The colleague made a fair point. Both consumers and developers question the value of privacy due to the assumption that companies manufactured concerns to increase sales of security products. For years, marketing teams told consumers that antivirus products were essential for their computers. However, research reports such as Google’s comparison of experts’ and novices’ behavior for online safety showed that experts don’t consider antivirus protection to be an important element of security. Those kinds of mixed messages can make people distrustful.

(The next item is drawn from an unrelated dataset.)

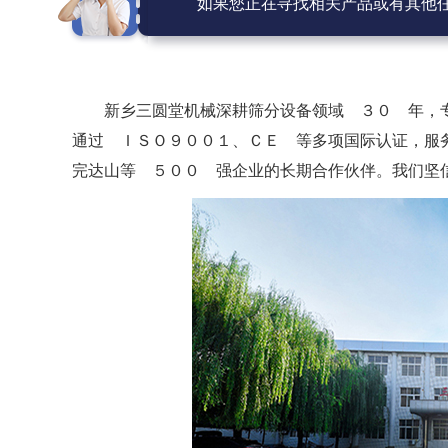
如果您正在寻找相关产品或有其他
新乡三圆堂机械深耕筛分设备领域 ３０ 年，
通过 ＩＳＯ９００１、ＣＥ 等多项国际认证，服
完达山等 ５００ 强企业的长期合作伙伴。我们坚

Conclusion: Building professional knowledge

There is a lot of commercial hype about IoT applications (brilliantly skewered by the Internet of Shit Twitter account). Developers who want to build their professional reputations intensify the hype in their eagerness to master new frameworks and APIs. From their vantage point, privacy advocates bring an unwelcoming message that quashes good-natured enthusiasm for building new things. However, no one doubts that IoT devices can benefit society in many ways (i.e., saving energy and conserving natural resources). The challenge for people who care about an ethical IoT is to support developers in building things they want to build by incorporating security practices into their workflows.

Simply Secure’s initial research indicates that developers can be skeptical of security claims and unsure where to go for accurate technical advice. At Simply Secure, we want to distribute open resources to help developers do their best work while preserving privacy for IoT applications and beyond. If you’re working on an IoT project, use our Trustworthy IoT toolkit to build awareness with your colleagues about security.